Carl’s business history equipped him for creating a successful truck stop. More than a decade earlier, he and his brother-in-law, local attorney and future state and federal judge Thomas Hull, purchased the distributorship for Pure Oil products in Greene, Hawkins, Hancock and Grainger counties. This became the well-known Brandon & Hull Oil Company.
In the 1960s Carl had two Pure Oil Truck Stops in the Bean Station area. He developed the Davy Crockett Truck Stop because he saw commercial potential in the heavy traffic the interstate would bring near Baileyton, and knew a truck stop would provide jobs in northern Greene County, where he’d grown up.
Jason describes his father as “a bit of a pioneer on the truck stop side” in East Tennessee. In fact, he told me via email, “at that time Union 76 didn’t want him to build here because they thought it would conflict with Knoxville and Wytheville!”
That hesitation, Jason notes, “seems crazy today when there are multiple stops on many exits.”
Carl “was determined to build it” despite any perceived risks, trusting his own instincts. So build it he did.
How did that work out? Jason puts it this way: “It’s fed our family and thousands of employees for over 45 years.”
Carl handled the day-to-day operation of that oil company, this while also maintaining the old family farm at Lost Mountain and delving into other areas of business, especially banking. Carl served as a board member for C&C Bank and Production Credit, and founded Andrew Johnson Bank in 1979, serving as chairman of the bank’s board several years.
That was a lot for one man to do, but Jason says his father “loved farming but he loved the business world for 40-plus years as well.”
Jason believes his father’s strong work ethic probably received a boost because of a traumatic experience that occurred within his family when Carl was 16.
In June of 1953, Carl’s father, Earl “Pete” Brandon (who with the McNeese family founded the Farmers Livestock Market in Greeneville), was killed when lightning struck a barn where he happened to be during a major storm.

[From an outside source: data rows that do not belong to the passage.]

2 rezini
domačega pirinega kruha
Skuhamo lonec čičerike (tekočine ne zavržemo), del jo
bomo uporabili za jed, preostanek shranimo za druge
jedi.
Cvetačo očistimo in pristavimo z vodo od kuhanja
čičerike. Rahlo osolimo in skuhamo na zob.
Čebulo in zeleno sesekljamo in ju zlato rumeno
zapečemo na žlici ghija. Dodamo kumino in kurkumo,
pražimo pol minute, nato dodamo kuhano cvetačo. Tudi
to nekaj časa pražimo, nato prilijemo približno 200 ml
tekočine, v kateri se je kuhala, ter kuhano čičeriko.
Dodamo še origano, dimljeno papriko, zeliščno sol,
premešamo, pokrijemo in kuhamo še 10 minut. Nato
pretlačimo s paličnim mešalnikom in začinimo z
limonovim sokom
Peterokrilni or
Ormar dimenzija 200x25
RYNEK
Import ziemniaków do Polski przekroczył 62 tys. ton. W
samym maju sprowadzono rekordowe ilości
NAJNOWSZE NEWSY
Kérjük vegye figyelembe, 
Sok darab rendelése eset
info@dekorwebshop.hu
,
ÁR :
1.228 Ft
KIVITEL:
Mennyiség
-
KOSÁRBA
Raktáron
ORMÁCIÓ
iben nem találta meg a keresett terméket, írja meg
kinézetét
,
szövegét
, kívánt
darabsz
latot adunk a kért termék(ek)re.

That death abruptly thrust new responsibilities on the teenage boy, and he shouldered up to the task.
Carl’s sisters, Barbara Brandon Miller, Joan Brandon Hull and Cora Brandon Carter, were in school or already married at the time.

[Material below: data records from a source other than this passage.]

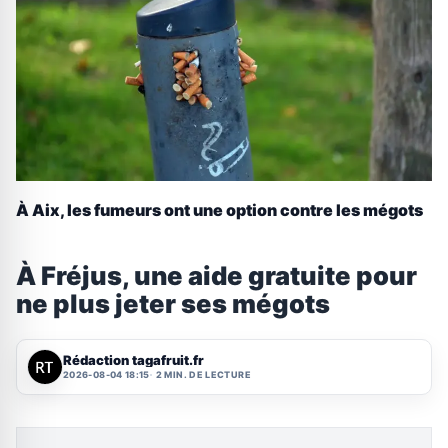
À Aix, les fumeurs ont une option contre les mégots
À Fréjus, une aide gratuite pour
ne plus jeter ses mégots
Rédaction tagafruit.fr
2026-08-04 18:15
2 MIN. DE LECTURE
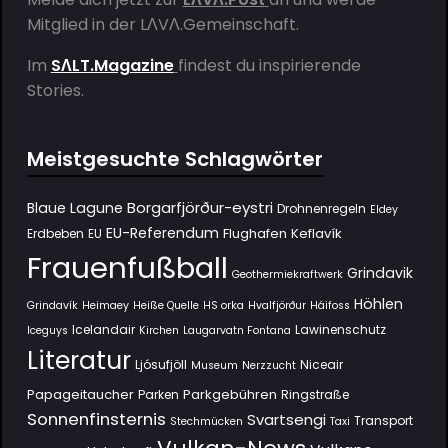
Mitglied in der
LΛVΛ.Gemeinschaft
.
Im
SΛLT.Magazine
findest du inspirierende
Stories.
Meistgesuchte Schlagwörter
Borgarfjörður-eystri
Blaue Lagune
Drohnenregeln
Eldey
EU-Referendum
Flughafen Keflavík
Erdbeben
EU
Frauenfußball
Grindavik
Geothermiekraftwerk
Höhlen
Grindavík
Heimaey
Heiße Quelle
HS orka
Hvalfjörður
Háifoss
Icelandair
Lawinenschutz
Iceguys
Kirchen
Laugarvatn Fontana
Literatur
Ljósufjöll
Niceair
Museum
Nerzzucht
Papageitaucher
Parkgebühren
Parken
Ringstraße
Sonnenfinsternis
Svartsengi
Transport
Stechmücken
Taxi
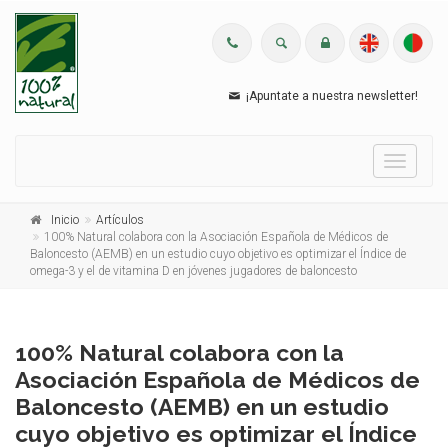
¡Apuntate a nuestra newsletter!
Menu
Inicio
Artículos
100% Natural colabora con la Asociación Española de Médicos de
Baloncesto (AEMB) en un estudio cuyo objetivo es optimizar el Índice de
omega-3 y el de vitamina D en jóvenes jugadores de baloncesto
100% Natural colabora con la
Asociación Española de Médicos de
Baloncesto (AEMB) en un estudio
cuyo objetivo es optimizar el Índice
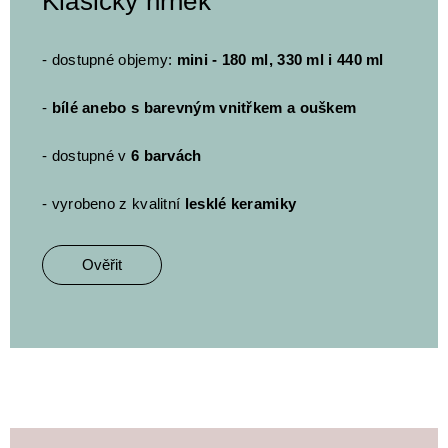
Klasický hrnek
- dostupné objemy:
mini - 180 ml, 330 ml i 440 ml
-
bílé anebo s barevným vnitřkem a ouškem
- dostupné v
6 barvách
- vyrobeno z kvalitní
lesklé keramiky
Ověřit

In his father’s absence, young Carl took care of Pete’s widow and the family farm.
That difficult time contributed to two other traits Jason says his father possessed: integrity (he was “honest to a fault”) and a willingness to do unrelentingly hard work. “All he ever did was work. He didn’t play golf or do things like that.”
Even when he became aged, ill and entered the hospital prior to his 2018 passing, Carl was “running 250 head of cattle,” Jason said.

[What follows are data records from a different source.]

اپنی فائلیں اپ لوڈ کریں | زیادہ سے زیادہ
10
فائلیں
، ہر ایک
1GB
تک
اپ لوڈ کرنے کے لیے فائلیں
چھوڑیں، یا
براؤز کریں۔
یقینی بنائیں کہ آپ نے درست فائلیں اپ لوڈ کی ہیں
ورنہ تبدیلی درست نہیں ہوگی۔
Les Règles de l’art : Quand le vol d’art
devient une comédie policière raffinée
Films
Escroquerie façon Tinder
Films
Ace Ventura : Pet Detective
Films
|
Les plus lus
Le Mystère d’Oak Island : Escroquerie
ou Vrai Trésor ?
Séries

The legislation creating the Carl Brandon Memorial Highway designation passed in April, but the signage went up recently. The Brandon family credits State Rep. David Hawk as being instrumental in bringing about the memorial, and also thanks Bob Grubbs for his ongoing help and legal assistance as attorney for Crockett Enterprises.
Carl’s children in addition to Jason are sons Jerome and Richard, and daughter Carla. There are several grandchildren.
The tall flagpole at the Davy Crockett Travel Center is dedicated in memory of the uncle for whom Carl J. Brandon was named, Corporal Carl Dana Brandon, killed in action in World War 1.